Actufoot95 lance une nouvelle rubrique, le "Que Devenez-Vous ?"

Aujourd'hui Actufoot95 prend des nouvelles d'un ancien entraîneur du Val d'Oise. L'ancien entraîneur de St Ouen l'aumône, Emmanuel TREGOAT revient sur son actualité, son métier d'entraîneur et ses relations avec son ancien club.

Que devenez-vous ?
On travaille, c’est assez compliqué car on n’a pas encore gagné. On ne marque pas de but, on a du mal à gagner nos matches. On est sur 4 matches nuls et 6 défaites. J’ai un groupe très jeune, qui a eu du mal à digérer la descente de l’année dernière de CFA. Le recrutement a été assez compliqué parce je joue avec qu’avec un seul joueur muté pour l’instant. Un gardien a signé à Chambly, un joueur est reparti travailler en Allemagne, un autre joueur à décidé d’arrêter…
J’ai un groupe de qualité, mais c’est difficile.
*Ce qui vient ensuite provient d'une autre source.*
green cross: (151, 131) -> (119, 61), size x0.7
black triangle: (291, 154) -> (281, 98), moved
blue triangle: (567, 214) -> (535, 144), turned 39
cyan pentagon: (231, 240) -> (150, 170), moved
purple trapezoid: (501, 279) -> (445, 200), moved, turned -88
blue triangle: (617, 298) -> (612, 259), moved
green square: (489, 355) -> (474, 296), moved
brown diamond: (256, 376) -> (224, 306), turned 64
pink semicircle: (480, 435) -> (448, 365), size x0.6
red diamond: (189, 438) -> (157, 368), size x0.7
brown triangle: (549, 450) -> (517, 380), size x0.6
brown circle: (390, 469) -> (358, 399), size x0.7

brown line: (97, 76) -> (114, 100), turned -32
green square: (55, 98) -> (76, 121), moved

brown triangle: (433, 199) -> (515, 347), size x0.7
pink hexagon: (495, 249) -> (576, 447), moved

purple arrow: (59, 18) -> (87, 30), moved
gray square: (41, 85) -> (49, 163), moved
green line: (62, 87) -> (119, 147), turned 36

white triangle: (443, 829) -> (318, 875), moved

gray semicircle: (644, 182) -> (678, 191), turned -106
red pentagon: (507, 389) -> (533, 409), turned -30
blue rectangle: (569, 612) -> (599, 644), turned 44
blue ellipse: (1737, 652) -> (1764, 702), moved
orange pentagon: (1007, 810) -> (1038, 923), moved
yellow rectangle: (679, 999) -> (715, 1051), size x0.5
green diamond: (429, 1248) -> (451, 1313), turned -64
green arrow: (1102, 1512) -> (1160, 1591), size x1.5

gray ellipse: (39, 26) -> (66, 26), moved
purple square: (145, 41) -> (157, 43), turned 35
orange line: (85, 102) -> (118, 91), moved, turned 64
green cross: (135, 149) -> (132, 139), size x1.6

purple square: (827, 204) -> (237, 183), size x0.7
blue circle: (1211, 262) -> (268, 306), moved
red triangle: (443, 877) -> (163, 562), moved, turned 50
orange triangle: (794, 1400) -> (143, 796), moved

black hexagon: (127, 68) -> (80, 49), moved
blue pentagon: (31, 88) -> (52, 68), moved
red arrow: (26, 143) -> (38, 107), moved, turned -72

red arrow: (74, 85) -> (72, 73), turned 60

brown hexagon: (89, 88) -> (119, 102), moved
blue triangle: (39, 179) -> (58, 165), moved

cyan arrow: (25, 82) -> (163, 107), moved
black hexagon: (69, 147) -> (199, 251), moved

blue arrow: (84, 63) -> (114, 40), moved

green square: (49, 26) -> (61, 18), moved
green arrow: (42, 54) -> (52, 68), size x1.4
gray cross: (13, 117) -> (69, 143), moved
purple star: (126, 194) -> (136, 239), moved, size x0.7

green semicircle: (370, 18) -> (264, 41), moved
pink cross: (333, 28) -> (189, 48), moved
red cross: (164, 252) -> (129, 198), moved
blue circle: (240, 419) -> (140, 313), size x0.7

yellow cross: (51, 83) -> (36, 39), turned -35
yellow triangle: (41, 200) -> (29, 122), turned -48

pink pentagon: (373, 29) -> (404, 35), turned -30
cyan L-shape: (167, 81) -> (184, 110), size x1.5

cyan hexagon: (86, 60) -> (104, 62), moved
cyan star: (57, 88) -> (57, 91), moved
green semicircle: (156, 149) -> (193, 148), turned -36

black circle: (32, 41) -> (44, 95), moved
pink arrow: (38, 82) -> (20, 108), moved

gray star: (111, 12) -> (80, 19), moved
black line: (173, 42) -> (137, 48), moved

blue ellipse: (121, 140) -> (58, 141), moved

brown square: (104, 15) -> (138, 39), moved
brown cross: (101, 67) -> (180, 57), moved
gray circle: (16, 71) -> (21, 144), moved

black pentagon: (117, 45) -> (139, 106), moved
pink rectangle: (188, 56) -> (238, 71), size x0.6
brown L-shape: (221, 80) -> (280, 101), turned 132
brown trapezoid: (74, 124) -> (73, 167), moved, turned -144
Entre Wasquehal et l’ASSOA , il y a une continuité ?
Non pas vraiment. Je suis parti de St Ouen l’aumône pour deux raisons. La première car le club n’est pas monté et la deuxième parce que je voulais me rapprocher de chez moi puisque j’habite à Lille. J’étais fatigué de faire la route, c’était compliqué. Avec ce poste à wasquehal, c’est moins de fatigue, moins d’accidents.
Sportivement, c’est une déception car passer d’une équipe qui a eu 5 défaites dans la saison et une équipe qui a 6 défaites dans cette première partie de saison. Ce n’est pas valorisant mais on travaille, on essaie de faire au mieux. Ce n’est pas facile.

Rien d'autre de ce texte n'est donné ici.